I'd completely forgotten about the slugs.
Or vastly underestimated them.
A slug *just* hid under the soil from me and ate my basil plant until it was nubs.
I found out that they get onto something and it's pretty much a goner: you can kiss your juicy green leaves goodbye! They ate all of my edamame leaves, lettuce, the tops of my radishes, and tried for my peas for a few weeks last month. I attempted to catch them daily before they ate anything else to no avail - needless to say, I now get suuuper mad when I see one even remotely close to my garden! Know your enemy, I say:
Here are some ways to keep those a%6*%&#'s out of your garden:
Fend Them Off:
- Rough surfaces keep slugs away: cement, sand, bark chips, etc.
- Spread eggshells around the perimeter of your garden: slugs won't crawl over the sharp-edged shells. Just keep a bowl in your kitchen and collect them for a few weeks, wash them in warm water, and crumble them around when they're dry
- Like eggshells, try using other natural deterents: ginger, coffee grounds (which dehydrate them), or crumbled seaweed around the base of plants keep slugs away. Pine needles would also work the same way: too scratchy for the little buggers to climb over! Sprinkle the deterent in a circle around the greenery a few inches away from its leaves/roots.

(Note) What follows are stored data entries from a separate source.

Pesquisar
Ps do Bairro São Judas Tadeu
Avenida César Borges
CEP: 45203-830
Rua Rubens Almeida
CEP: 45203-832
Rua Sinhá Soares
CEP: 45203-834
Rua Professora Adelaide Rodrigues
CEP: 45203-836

- Dilute coffee with some water in a bottle and spray it onto big leafy plants: it shouldn't harm the plant, and the smell will keep slugs away
Catch Them:
Even when you put up one or two of these anti-slug defenses, you'll probably need to keep checking for slugs - at least until you know your method works. They don't like the sun, so hunt for them in shady spots, at dawn & dusk, or hiding under big leaves or in the dirt during the day. And they are not usually just 2-4 inches, there are super small under-an-inch-big slugs, too.
Kill Them:
You can skip this step if you think it's cruel.
I usually try to avoid it now, myself, since it's yucky!

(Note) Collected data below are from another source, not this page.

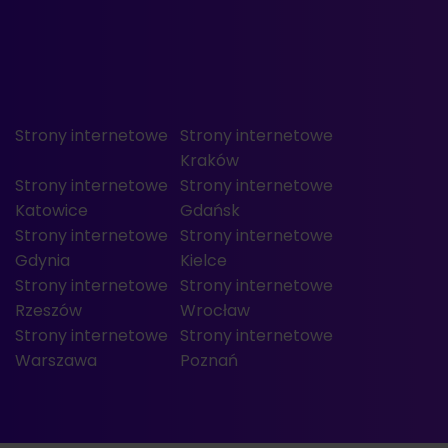
Strony internetowe
Strony internetowe
Kraków
Strony internetowe
Strony internetowe
Katowice
Gdańsk
Strony internetowe
Strony internetowe
Gdynia
Kielce
Strony internetowe
Strony internetowe
Rzeszów
Wrocław
Strony internetowe
Strony internetowe
Warszawa
Poznań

**Instead of killing them, maybe you can skip this and throw them in your compost heap? They are rather helpful with that part of things.
- Put out some bait: slugs like beer! Pour a little bit of fresh beer into a container/old soup can and put it outside at dusk. They'll crawl right in there and drown! They also love dog food or a leafy green - you'll find them collected there in the morning, but you'll have to kill/dispose of them.

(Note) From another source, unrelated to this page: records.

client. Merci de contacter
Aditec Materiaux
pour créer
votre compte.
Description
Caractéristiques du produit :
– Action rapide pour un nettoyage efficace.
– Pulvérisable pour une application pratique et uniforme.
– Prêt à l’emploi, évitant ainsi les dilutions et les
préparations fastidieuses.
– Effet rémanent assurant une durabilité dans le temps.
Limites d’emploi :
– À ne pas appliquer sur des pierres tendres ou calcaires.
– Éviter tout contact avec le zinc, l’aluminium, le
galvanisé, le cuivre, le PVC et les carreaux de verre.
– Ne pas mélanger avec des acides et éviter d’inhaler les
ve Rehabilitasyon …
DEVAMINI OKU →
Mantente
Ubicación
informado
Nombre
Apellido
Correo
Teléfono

- You can literally melt slugs by pouring salt on them. Or vinegar. It's gross, yeah, but it feels pretty good when the 10,586 one invades your baby plants. lol.
- You can also kill them with a 'slug poker' or soapy water.
- Copper 'electrocutes' slugs. I've never done this, but I heard that when they contact copper tape or pennies their wet bodies react with the copper in a negative, sparky way. You can put stripes of tape or pennies around your garden's perimeter, or on plant pots to discourage them from climbing up.
Annnd - that should about have them running for cover.
So far, I do a quick check in the morning and as the sun goes down for any slugs, still - because they're trying to get past the eggshells and coffee grounds I've sprinkled around the perimeter of my garden: vigilence! Yay! :)
What do you do to fend off your garden pests? Please share!